> [To do] Below are the records; copy out every line that holds the word "Return".
── Input for this task ──
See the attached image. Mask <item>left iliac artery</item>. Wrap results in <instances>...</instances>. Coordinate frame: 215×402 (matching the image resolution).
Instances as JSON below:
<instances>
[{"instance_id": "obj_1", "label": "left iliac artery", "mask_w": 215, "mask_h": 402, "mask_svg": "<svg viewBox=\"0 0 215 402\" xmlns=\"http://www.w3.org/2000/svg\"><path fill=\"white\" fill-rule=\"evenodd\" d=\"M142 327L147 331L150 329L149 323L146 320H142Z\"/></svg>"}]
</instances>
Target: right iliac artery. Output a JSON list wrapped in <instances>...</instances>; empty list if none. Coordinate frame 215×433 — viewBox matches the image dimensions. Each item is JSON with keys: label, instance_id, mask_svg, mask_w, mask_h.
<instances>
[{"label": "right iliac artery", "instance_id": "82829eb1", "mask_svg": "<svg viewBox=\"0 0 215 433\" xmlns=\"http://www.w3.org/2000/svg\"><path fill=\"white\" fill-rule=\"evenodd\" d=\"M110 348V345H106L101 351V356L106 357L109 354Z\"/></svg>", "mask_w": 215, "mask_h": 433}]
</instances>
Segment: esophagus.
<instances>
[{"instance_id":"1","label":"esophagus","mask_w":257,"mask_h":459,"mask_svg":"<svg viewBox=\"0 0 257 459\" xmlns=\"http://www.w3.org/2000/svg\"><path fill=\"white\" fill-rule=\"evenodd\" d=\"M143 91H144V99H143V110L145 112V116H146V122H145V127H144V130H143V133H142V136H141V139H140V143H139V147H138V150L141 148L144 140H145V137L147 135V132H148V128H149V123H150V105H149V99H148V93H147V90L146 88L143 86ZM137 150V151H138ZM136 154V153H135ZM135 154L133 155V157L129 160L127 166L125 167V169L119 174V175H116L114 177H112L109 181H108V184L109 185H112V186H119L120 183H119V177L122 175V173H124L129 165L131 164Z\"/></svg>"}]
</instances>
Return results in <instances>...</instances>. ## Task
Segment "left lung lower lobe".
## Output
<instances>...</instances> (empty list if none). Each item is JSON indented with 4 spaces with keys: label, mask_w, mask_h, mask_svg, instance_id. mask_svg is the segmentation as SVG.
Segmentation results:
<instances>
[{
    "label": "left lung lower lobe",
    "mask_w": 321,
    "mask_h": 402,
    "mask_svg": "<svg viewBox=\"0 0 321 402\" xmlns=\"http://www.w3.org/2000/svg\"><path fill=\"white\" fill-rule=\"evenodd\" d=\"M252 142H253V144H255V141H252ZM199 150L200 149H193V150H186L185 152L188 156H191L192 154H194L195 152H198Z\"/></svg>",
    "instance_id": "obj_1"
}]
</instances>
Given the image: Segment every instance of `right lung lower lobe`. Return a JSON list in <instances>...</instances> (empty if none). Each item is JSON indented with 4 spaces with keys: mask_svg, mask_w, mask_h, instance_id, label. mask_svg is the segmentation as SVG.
───
> [Result for this task]
Return results in <instances>...</instances>. ## Task
Given the image: Segment every instance of `right lung lower lobe`. Return a JSON list in <instances>...</instances> (empty if none). Each item is JSON indented with 4 spaces with keys: mask_svg, mask_w, mask_h, instance_id, label. mask_svg is the segmentation as SVG.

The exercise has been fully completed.